Half of her commission from Fairbnb goes to the national Big Issue project, which has branches in nearby Cardigan, Ceredigion.
Hosts can support up to three projects and she said she would support more “as they come up”.
Hostel Llety Arall in Caernarfon, Gwynedd, was also launched on Fairbnb in April. Menna Machreth, of the Other Accommodation initiative behind the hostel, said residents sometimes felt tourism “negatively impacts our area”, but they wanted people to visit.
She said the group was aware of “people buying houses for them to be placed on Airbnb and that not being regulated at all” while “local people struggle to buy houses”.
She added the hostel, which sits in a “renovated and empty large building” on a busy street in the town was a “community benefit society” which was not taking away homes.

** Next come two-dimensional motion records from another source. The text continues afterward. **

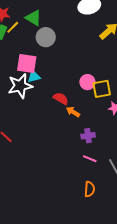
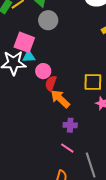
pink circle: (87, 82) -> (43, 71), moved
red semicircle: (61, 99) -> (51, 83), turned -112
orange arrow: (73, 112) -> (60, 99), size x1.5

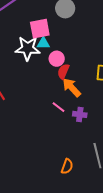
pink square: (24, 42) -> (40, 29), turned -35
pink line: (67, 148) -> (58, 107), moved

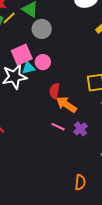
pink circle: (57, 59) -> (43, 62), moved
purple cross: (80, 114) -> (81, 129), turned -32

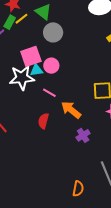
red semicircle: (55, 91) -> (43, 121), moved
pink line: (58, 127) -> (49, 93), moved

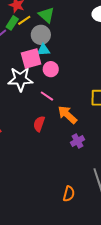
gray circle: (53, 32) -> (41, 35), moved
cyan triangle: (37, 70) -> (43, 50), moved

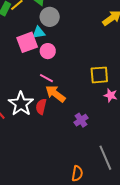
gray circle: (41, 35) -> (50, 17), moved
white star: (20, 79) -> (21, 104), moved, turned -30
orange arrow: (67, 115) -> (55, 94), moved

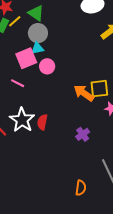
gray circle: (50, 17) -> (38, 33), moved
pink line: (46, 78) -> (18, 83), moved
orange arrow: (55, 94) -> (84, 93), moved

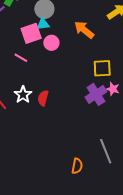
orange arrow: (84, 93) -> (84, 30), moved
white star: (22, 120) -> (23, 95), size x0.7
purple cross: (83, 134) -> (96, 94), moved, size x1.5

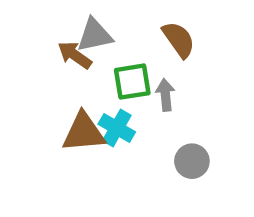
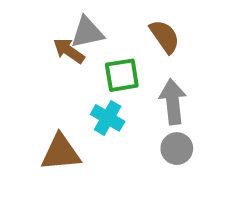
gray arrow: (165, 95) -> (173, 102), moved, size x1.5
brown triangle: (84, 132) -> (61, 153), moved

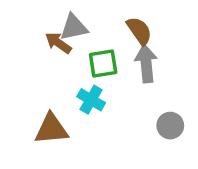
gray arrow: (173, 102) -> (146, 64), moved
gray circle: (177, 149) -> (170, 126), moved

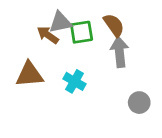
green square: (103, 64) -> (82, 32), moved
brown triangle: (51, 129) -> (29, 74), moved

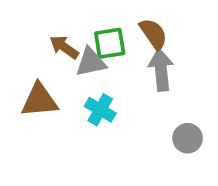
gray triangle: (60, 22) -> (91, 62), moved

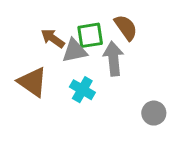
gray arrow: (161, 70) -> (113, 59), moved
brown triangle: (39, 100) -> (33, 82), turned 40

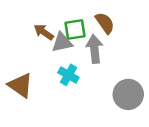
brown triangle: (33, 82) -> (20, 85), moved
gray circle: (154, 113) -> (128, 94), size x1.5

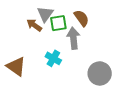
gray triangle: (62, 42) -> (45, 14), moved, turned -42

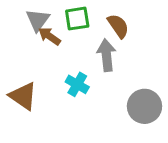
gray triangle: (45, 14) -> (38, 20), moved
green square: (58, 23) -> (77, 19), moved

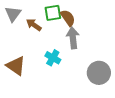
gray triangle: (38, 20) -> (13, 14), moved
brown semicircle: (118, 26) -> (68, 18), moved

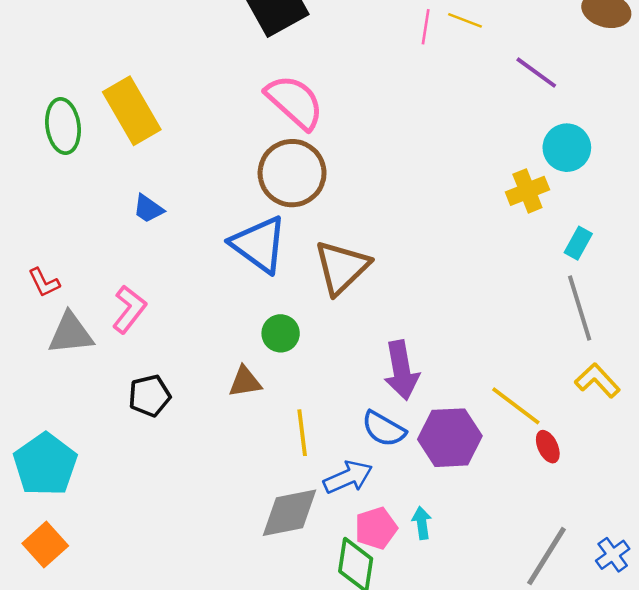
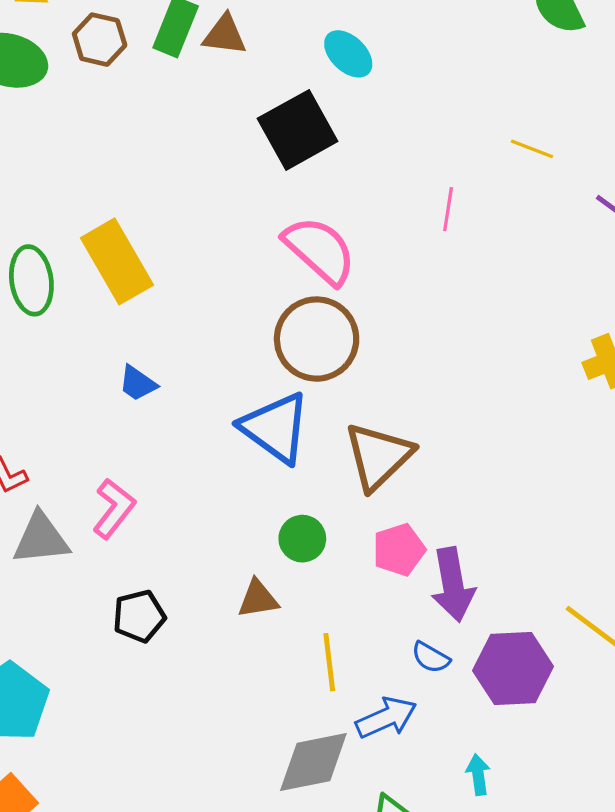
pink line: (426, 27) -> (448, 209), moved
blue semicircle: (384, 429) -> (431, 657), size x0.7
pink pentagon: (376, 528) -> (399, 550), moved

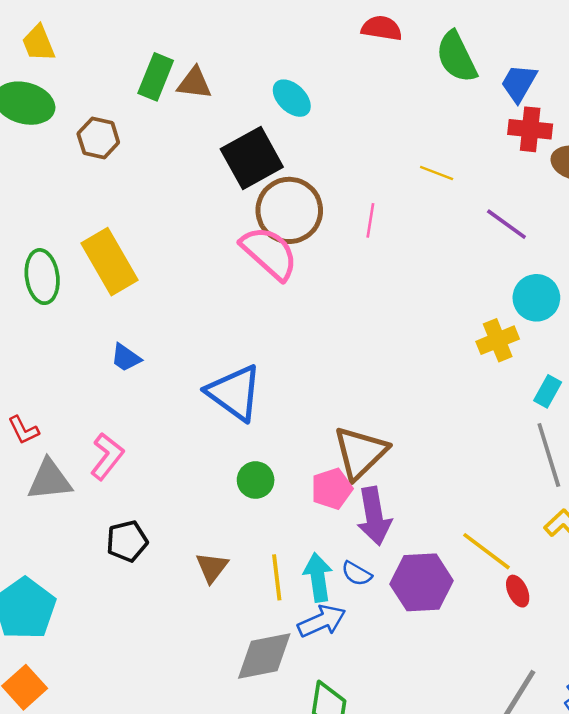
brown hexagon: (100, 40) -> (98, 138), moved
brown circle: (317, 339) -> (289, 210), moved
brown triangle: (378, 456) -> (360, 453), moved
brown triangle: (258, 599) -> (212, 567), moved, turned -44
cyan arrow: (478, 775) -> (318, 577), moved, size x1.5

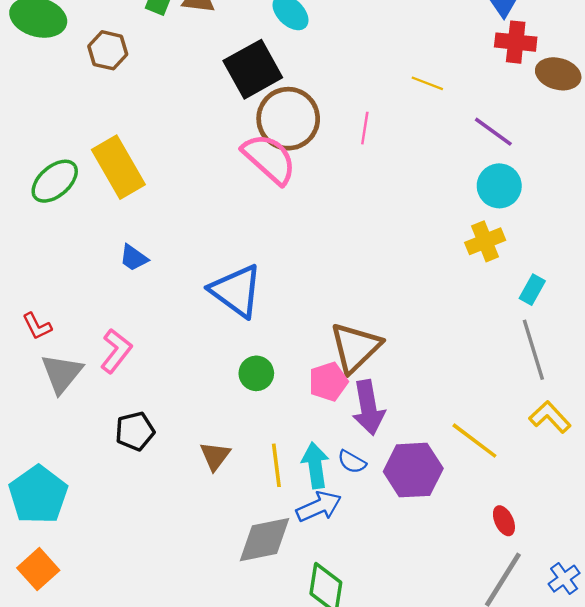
green ellipse: (42, 277) -> (55, 181), turned 57
cyan circle: (536, 298) -> (499, 186), moved
gray triangle: (50, 480) -> (62, 373), turned -45
red ellipse: (518, 591) -> (504, 521), moved

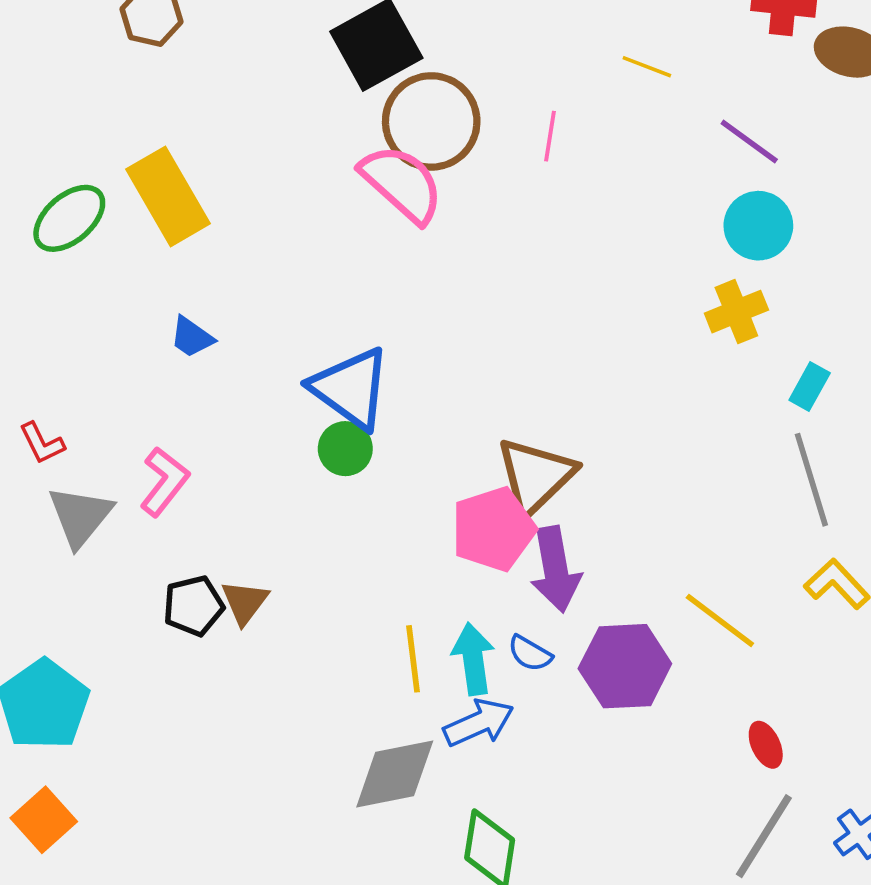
green circle: (256, 373) -> (345, 449), moved
pink pentagon: (328, 382) -> (493, 529), size x1.4
brown triangle: (215, 456) -> (245, 602), moved

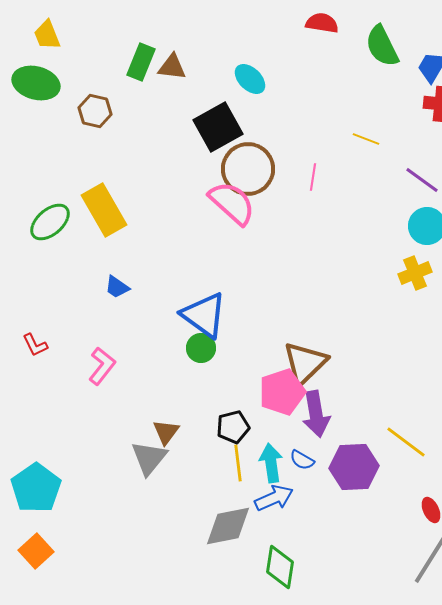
gray triangle: (80, 516) -> (149, 458), moved
brown triangle: (245, 602) -> (166, 432), moved
black pentagon: (194, 606) -> (233, 427), moved

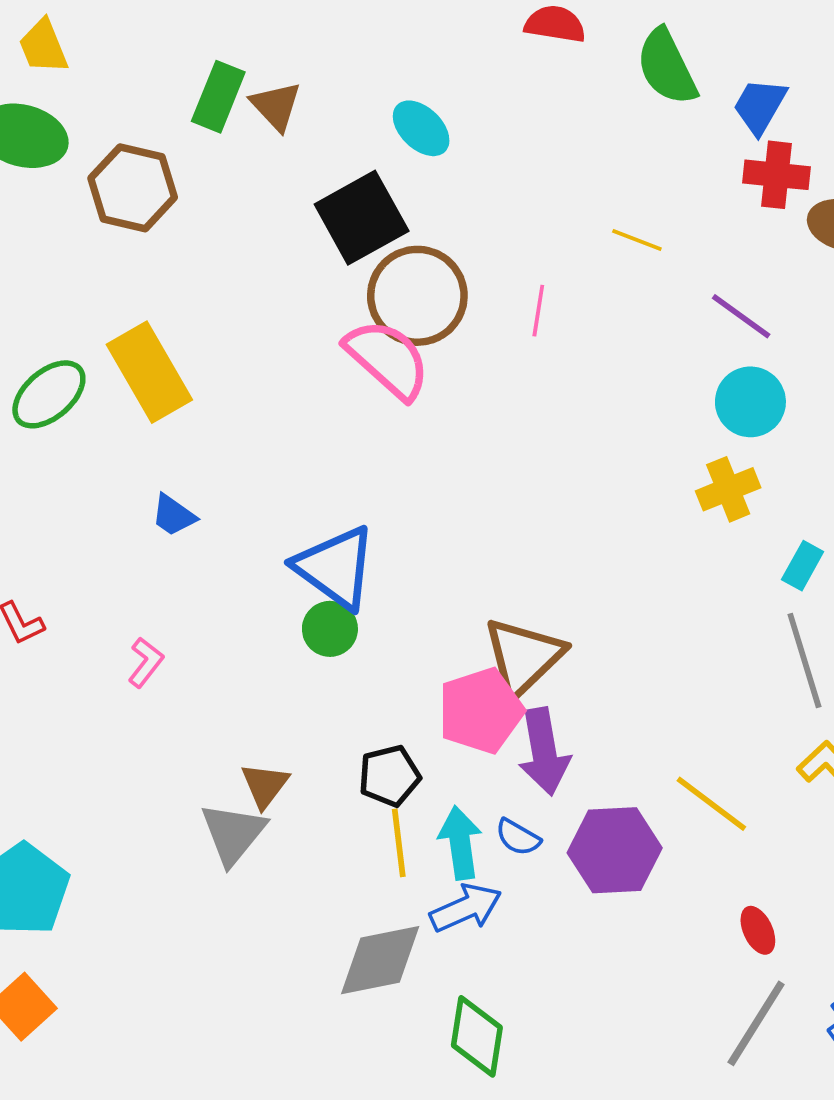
brown triangle: (172, 67) -> (276, 106), turned 40
brown hexagon: (95, 111) -> (133, 188), size x1.4
pink L-shape: (102, 366) -> (146, 662), size x0.7

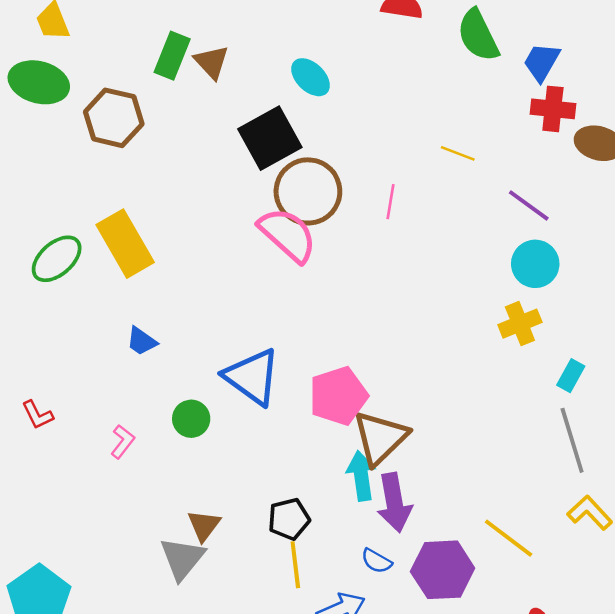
green circle: (330, 629) -> (191, 419), moved
pink pentagon: (481, 711) -> (338, 396), moved
cyan arrow: (460, 843) -> (361, 476), moved

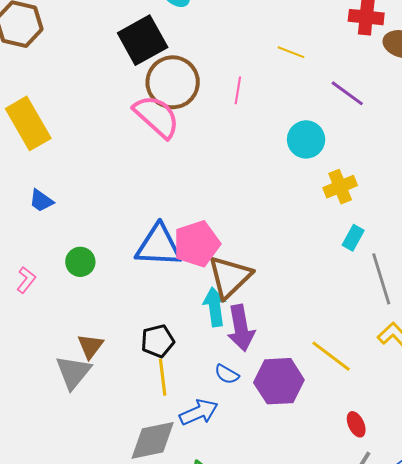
cyan circle: (535, 264) -> (306, 139), moved
cyan rectangle: (571, 376) -> (353, 238), moved
blue triangle: (252, 377) -> (159, 246), moved, turned -33

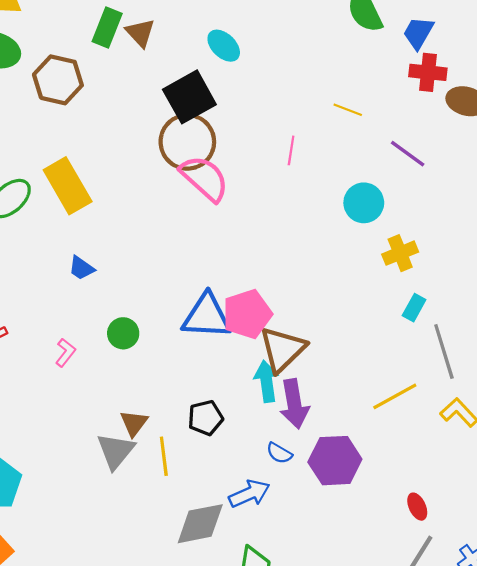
brown circle: (173, 82) -> (187, 142), moved
yellow line: (331, 356) -> (395, 396), moved, turned -66
yellow line: (163, 377) -> (164, 456), moved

“Where there were offices and an empty shop, there are now eight rooms for short-term visitors, a thriving shop selling upcycled products and a space for community activities,” she said.
“This is in contrast to what is happening in many communities in Gwynedd, with homes being bought to be holiday lets, denying people from a home and leading to prices skyrocketing out of reach of young people.
“The aim of the business is to benefit the town, by supporting the circular economy and promoting sustainable tourism,” she said.
Llety Arall wants to join up with other social enterprises to find a community project that can benefit from its Fairbnb commission. “We’ve got nearly 90% of people in town speaking Welsh day-to-day,” Ms Machreth said.
The purpose of the hostel was to give people the “experience of the Welsh language as a living, urban language”.But at the moment, no community projects have been found to put the 50% of commission into, so it goes to Big Issue instead.
Rebecca Wiles, UK ambassador for Fairbnb said its next step was to find local projects “to keep the benefit” of tourism in communities.
She said community projects were welcome to put themselves forward.
The organisation’s definition of sustainability is broad, “not just focusing on do they plant trees and focus on the environmental aspects,” she added.
“Whether that’s domestic abuse charities or women’s rights, animal welfare or health of rivers.”
Community projects in other countries include village shops, not-for-profits targeting homelessness, and insect protection amongst many others.
Airbnb said in a statement that across Wales, the typical host shares one home, often their primary residence, for less than three nights a month.
It added that more than a third say this helps them afford rising mortgage, food and energy costs.
“Airbnb supports new rules and continues to work with the Welsh government to help local authorities to protect everyday families sharing space in their homes, and clamp down on the speculators driving housing and overtourism concerns,” the company said.